CRAVE A standup kind of place. Annie Marie Musselman
1621 12th Ave, 388-0526

Open daily 7 am-11 pm.

The vintage heels were a mistake. Oh, they were cute: very Joan Crawford and very 1982 all at once. But I'd already been to lunch at Crave, and I knew how small the dining room was. I knew there would be a wait for dinner, that I'd be standing on the unrelenting floor of the Capitol Hill Arts Center lobby reading a Typing Explosion poster again and again. (I didn't know, at the time, that Crave took reservations.) Fetching or not, four-inch pumps were a mistake.

Crave is the kind of restaurant that seems to crop up in every district in San Francisco and Brooklyn. It is not a destination restaurant, but cultivates regulars with a slightly industrial space, medium prices, and a menu of homey dishes done up in noble ingredients. Restaurants like this should be a given. The morning after our Crave dinner, my friend Alex e-mailed me: "Now we just need a dozen more like it."

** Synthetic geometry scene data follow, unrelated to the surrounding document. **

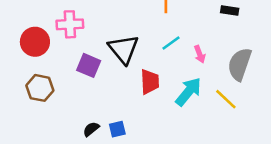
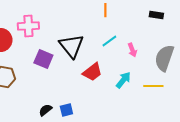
red trapezoid: (150, 82) -> (92, 72), turned 55
cyan arrow: (188, 92) -> (123, 80), size x0.7
yellow line: (226, 99) -> (153, 86), turned -42

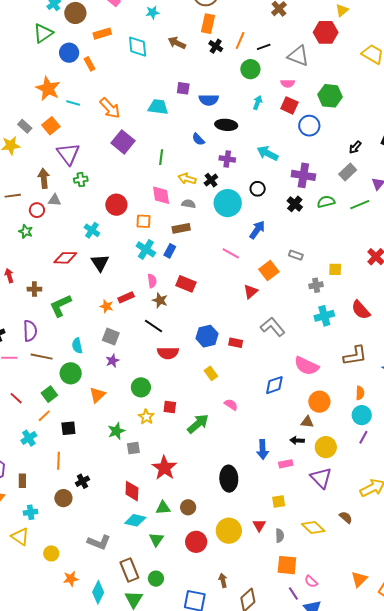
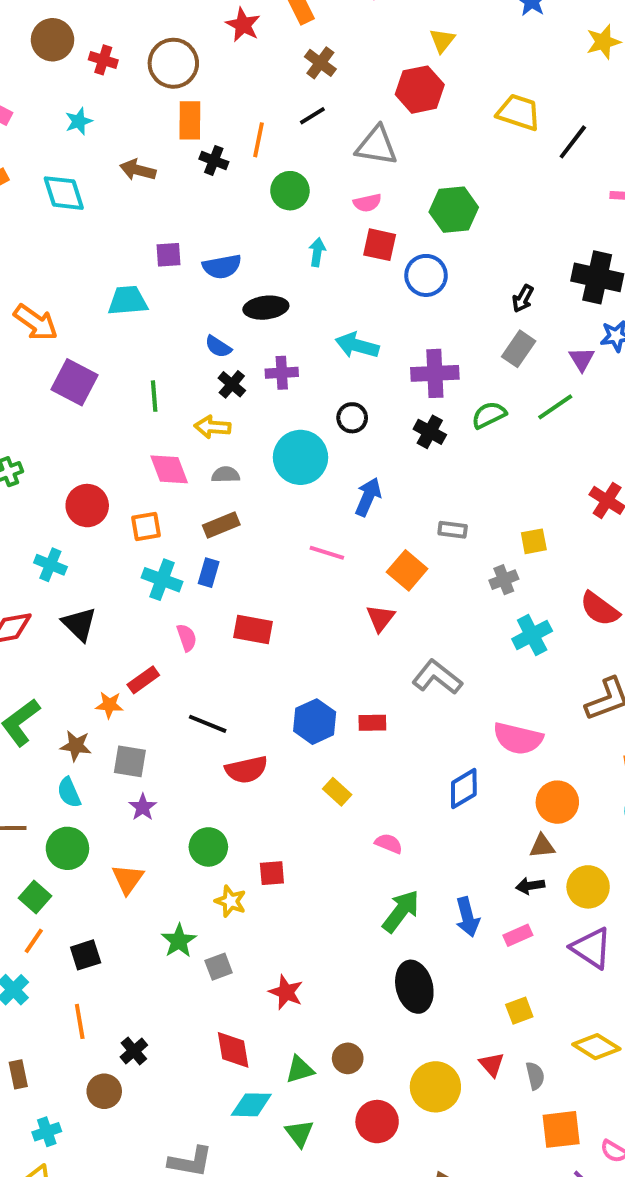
black line: (264, 47) -> (312, 116), moved
black cross: (211, 180) -> (232, 384), moved
brown star: (160, 300) -> (76, 746), moved
green arrow: (198, 424) -> (401, 911), moved
red star: (164, 468) -> (286, 992), size x0.7

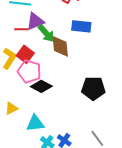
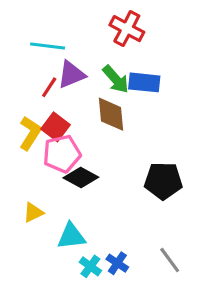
red line: (21, 29) -> (49, 87), turned -56
green arrow: (46, 33) -> (116, 79), moved
pink pentagon: (29, 71) -> (62, 154), turned -30

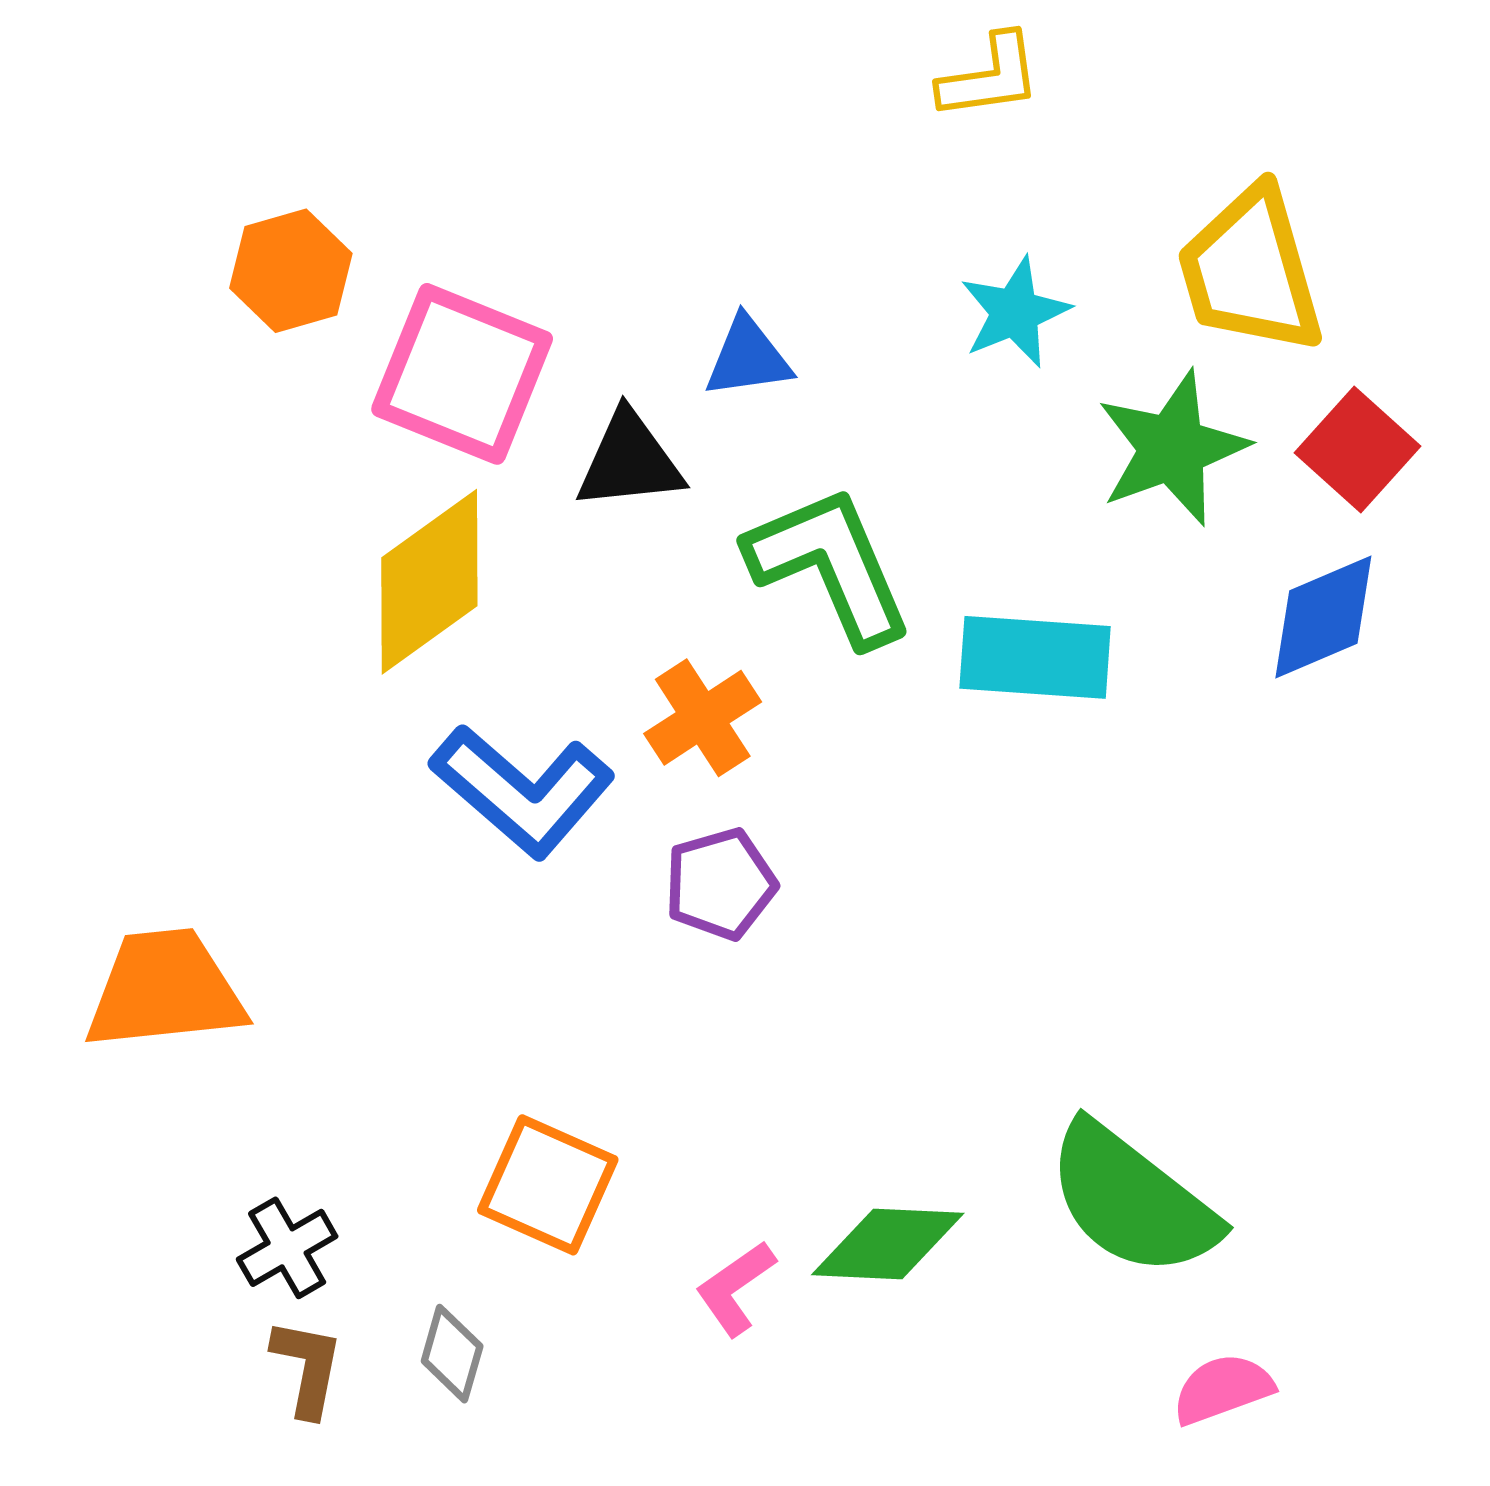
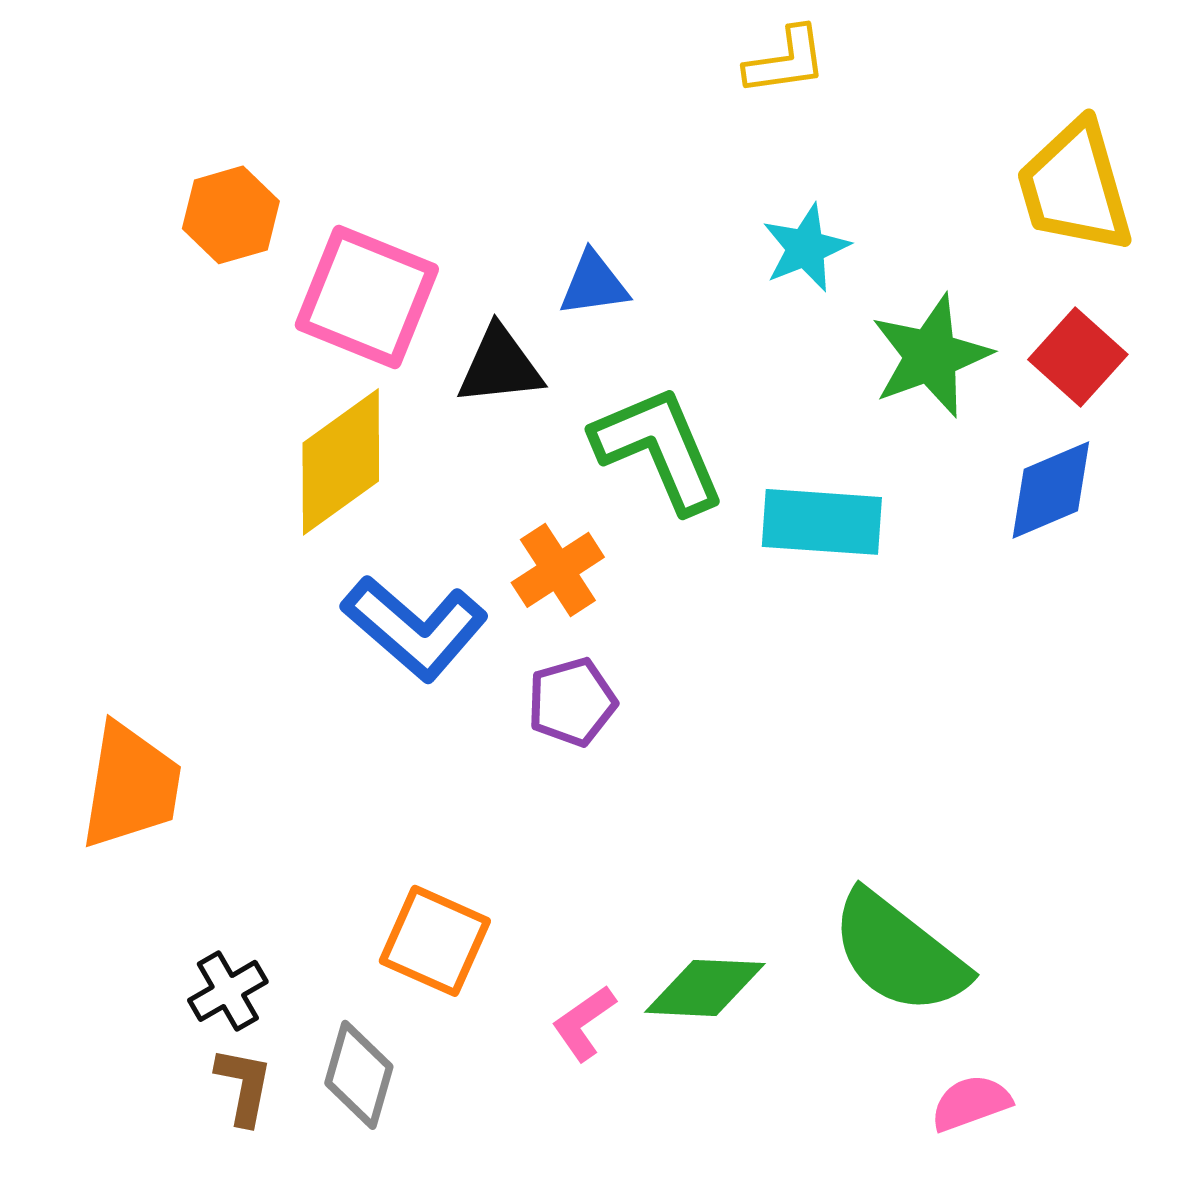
yellow trapezoid: (1250, 271) -> (1075, 187), moved
orange trapezoid: (165, 990) -> (131, 786), turned 105
gray diamond: (452, 1354) -> (359, 1075), size x1.4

That dinner was my second visit. I knew Crave was a standup kind of place at a lunch where I tasted the beet and fennel soup ($5), which was sort of a wallflower shade of mauve, with no heavy hit of cream or truffle oil to sex it up, but was sweet, vegetal, and smooth--it tasted like health in a bowl. I ate it with a feathery salad of watercress with manchego cheese and tangerine oil ($6), surprised to find such a light-handed meal alongside menu offerings like Reuben sandwiches and crab melts.

Crave treats vegetables with as much (and sometimes more) care as the meaty centerpieces. At the dinner of my aching feet, another unlikely soup--this one made with chunks of eggplant ($6)--was delicate and a touch smoky; a beet salad with grilled croutons and arugula arrived well-dressed in a sherry vinaigrette ($7); and a sweet, roasty pile of parsnips played nicely against a darkly curried lamb shank ($14). Then there was the green-chili bread pudding that I tried not to like (non-dessert bread puddings always strike me as a little gimmicky) but found myself neatening up, chasing my husband's fork away from my plate over and over again. (It accompanied, by the way, a figgy confit of duck, $15).

It's too bad, then, about the overlooked details, the too-chewy gnocchi (albeit seasoned nicely with duck prosciutto and brown butter, $15), the over-roasted chicken breast ($14) that helped convince a Manhattan-bred friend yet again that we are living in a backwater. "But," I said, tapping into the Pollyanna deep within me, "the dark meat's okay!" He didn't seem convinced.

For dessert we had a frozen soufflé ($6), a sugary hyperbole that made the marshmallow lovers among us happy.

The thing that Crave has not worked out is service: Servers just seem overwhelmed. They are stuck in a warren of tiled tables and can't seem to get around to greeting new customers, refilling glasses, and taking orders, and at Crave, as at all restaurants, brunch aggravates this problem. (Everyone comes at once, lingers, and tips poorly on tabs uninflated by alcohol.) Still, the brunch food was nearly as reliable as at other times: poached eggs, which can signal a kitchen's stress like a canary in a coal mine, were perfectly cooked, then swaddled in gravlax and hollandaise ($8). Meaty rashers of bacon ($2.50) were the best I've tasted in a long time. And the blintzes ($8), fat with a rich ricotta filling, would be delicious if they weren't chilly inside. Despite the bumpy service, I like Crave best during the day, when light comes streaming in its big windows and car passengers stare into the restaurant with what I like to think is a hint of jealousy. Plus, I'm less likely to wear fancy shoes to brunch.